Polem z księciem małżonkiem wypiłam pół piwa, ale pierogów już do tego nie jadłam, on wszystkie pochłonął :) i dobrze!
Potem chciałam poczytać, ale zaliczyłam długą drzemkę. Czyli tyle było dziś mojej aktywności fizycznej, co bieganie po schodach w pracy.
Na kolację zjadłam duży kawał mięcha i popiłam maślanką.
Acha, pochłonęłam jeszcze małego pierniczka, pachniał mi okrutnie. Ale tylko jednego!
Dzisiaj waga pokazała bez zmian 97kg. Może być.
Przeczytałam dziś w jakiejś "ambitnej" gazetce horoskop :))
Dla raczków zabrzmiało optymistycznie, a la mnie szczególnie związku z powrotem do odchudzania: "podjęte przez ciebie działania, będą miały długofalowe efekty". I tego będę się trzymać!
:)
Poprzedni wpis miał pójść wczoraj, ale zaciął się internet. Jednak byłam na tyle sprytna, żeby całość zapisać :)
Wczorajsza imprezka z comeniusowymi gośćmi była bardzo udana, choć nie pod względem dietetycznym.
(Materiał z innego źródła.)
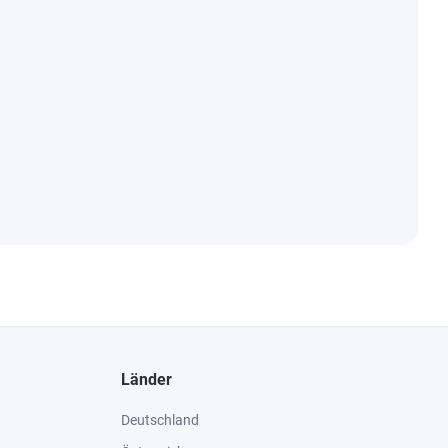
Länder
Deutschland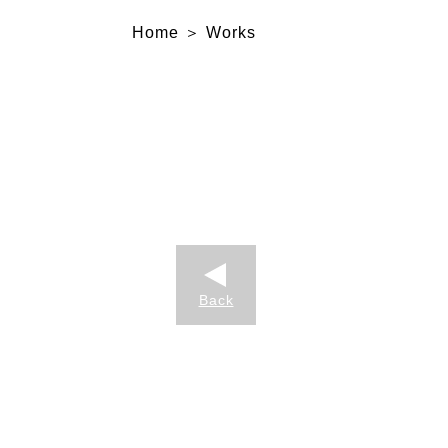
Home
Works
Back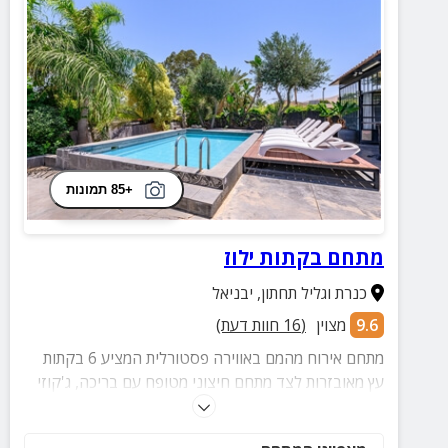
+85 תמונות
מתחם בקתות ילוז
כנרת וגליל תחתון
,
יבניאל
9.6
מצוין
(
16
חוות דעת)
מתחם אירוח מהמם באווירה פסטורלית המציע 6 בקתות
עץ מאובזרות לצד מתחם חיצוני מטופח עם בריכה, ג'קוזי
ספא זרמים מפנק ועוד שלל פינוקים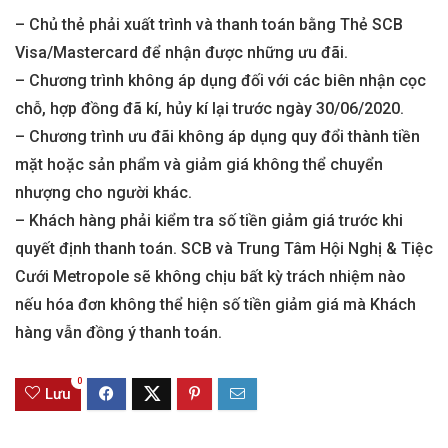
– Chủ thẻ phải xuất trình và thanh toán bằng Thẻ SCB
Visa/Mastercard để nhận được những ưu đãi.
– Chương trình không áp dụng đối với các biên nhận cọc
chỗ, hợp đồng đã kí, hủy kí lại trước ngày 30/06/2020.
– Chương trình ưu đãi không áp dụng quy đổi thành tiền
mặt hoặc sản phẩm và giảm giá không thể chuyển
nhượng cho người khác.
– Khách hàng phải kiểm tra số tiền giảm giá trước khi
quyết định thanh toán. SCB và Trung Tâm Hội Nghị & Tiệc
Cưới Metropole sẽ không chịu bất kỳ trách nhiệm nào
nếu hóa đơn không thể hiện số tiền giảm giá mà Khách
hàng vẫn đồng ý thanh toán.
0
Lưu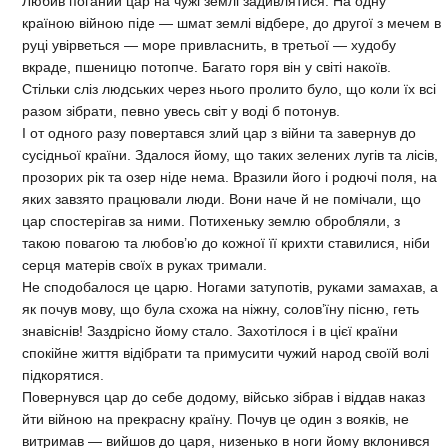
Любив поганий цар на чужі землі задивлятися. На одну
країною війною піде — шмат землі відбере, до другої з мечем в
руці увірветься — море привласнить, в третьої — худобу
вкраде, пшеницю потопче. Багато горя він у світі накоїв.
Стільки сліз людських через нього пролито було, що коли їх всі
разом зібрати, певно увесь світ у воді б потонув.
І от одного разу повертався злий цар з війни та завернув до
сусідньої країни. Здалося йому, що таких зелених лугів та лісів,
прозорих рік та озер ніде нема. Вразили його і родючі поля, на
яких завзято працювали люди. Вони наче й не помічали, що
цар спостерігав за ними. Потихеньку землю обробляли, з
такою повагою та любов’ю до кожної її крихти ставилися, ніби
серця матерів своїх в руках тримали.
Не сподобалося це царю. Ногами затупотів, руками замахав, а
як почув мову, що була схожа на ніжну, солов’їну пісню, геть
знавіснів! Заздрісно йому стало. Захотілося і в цієї країни
спокійне життя відібрати та примусити чужий народ своїй волі
підкорятися.
Повернувся цар до себе додому, військо зібрав і віддав наказ
йти війною на прекрасну країну. Почув це один з вояків, не
витримав — вийшов до царя, низенько в ноги йому вклонився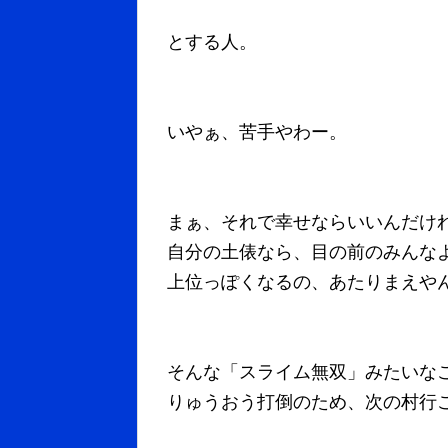
とする人。
いやぁ、苦手やわー。
まぁ、それで幸せならいいんだけ
自分の土俵なら、目の前のみんな
上位っぽくなるの、あたりまえや
そんな「スライム無双」みたいな
りゅうおう打倒のため、次の村行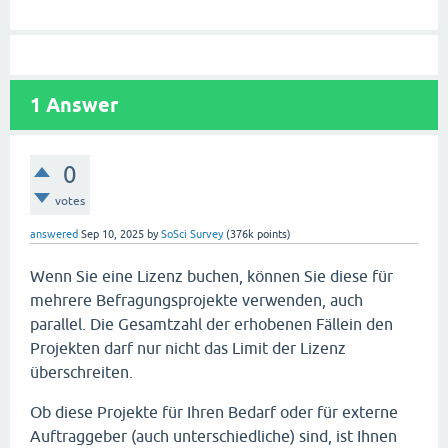
1
Answer
0
votes
answered
Sep 10, 2025
by
SoSci Survey
(
376k
points)
Wenn Sie eine Lizenz buchen, können Sie diese für
mehrere Befragungsprojekte verwenden, auch
parallel. Die Gesamtzahl der erhobenen Fällein den
Projekten darf nur nicht das Limit der Lizenz
überschreiten.
Ob diese Projekte für Ihren Bedarf oder für externe
Auftraggeber (auch unterschiedliche) sind, ist Ihnen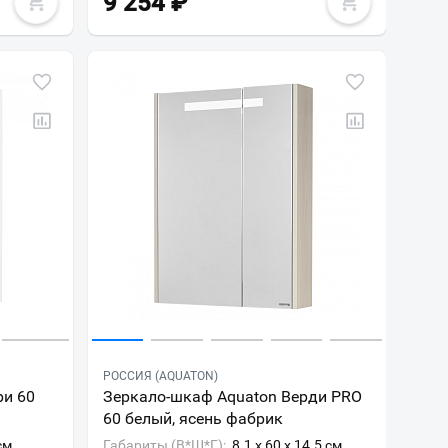
9 254
₽
РОССИЯ (AQUATON)
ри 60
Зеркало-шкаф Aquaton Верди PRO
60 белый, ясень фабрик
см
Габариты (В*Ш*Г):
8.1 x 60 x 14.5 см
Pośpiewaliśmy sobie w różnych językach, bo puściły bariery, na szczęście tylko językowe ;) Dla kurażu trzeba było jednak wypić parę kieliszków. Wtedy i rozmawia się łatwiej w obcym języku.
Nie za bardzo pamiętam, co jadłam wtedy. Na pewno pasztecika z barszczem, kotleta schabowego z surówkami, jakiś plasterek pasztetu i sałatkę z tuńczykiem. Wszystko w ilościach całkiem przyzwoitych.
I dziś rano niespodzianka: 97,0 kg!!
Nie wiem jakim cudem, ale się cieszę :))))
Dziś było ostatnie wspólne imprezowanie. Jutro z samego rana goście wyjeżdżają :( Tym razem bawili się wszyscy: nauczyciele i młodzież z zagranicy i tutejsi razem z rodzicami, którzy goszczą młodzież w domach. Tym razem oczywiście bez alkoholu. I zabawa była na 102.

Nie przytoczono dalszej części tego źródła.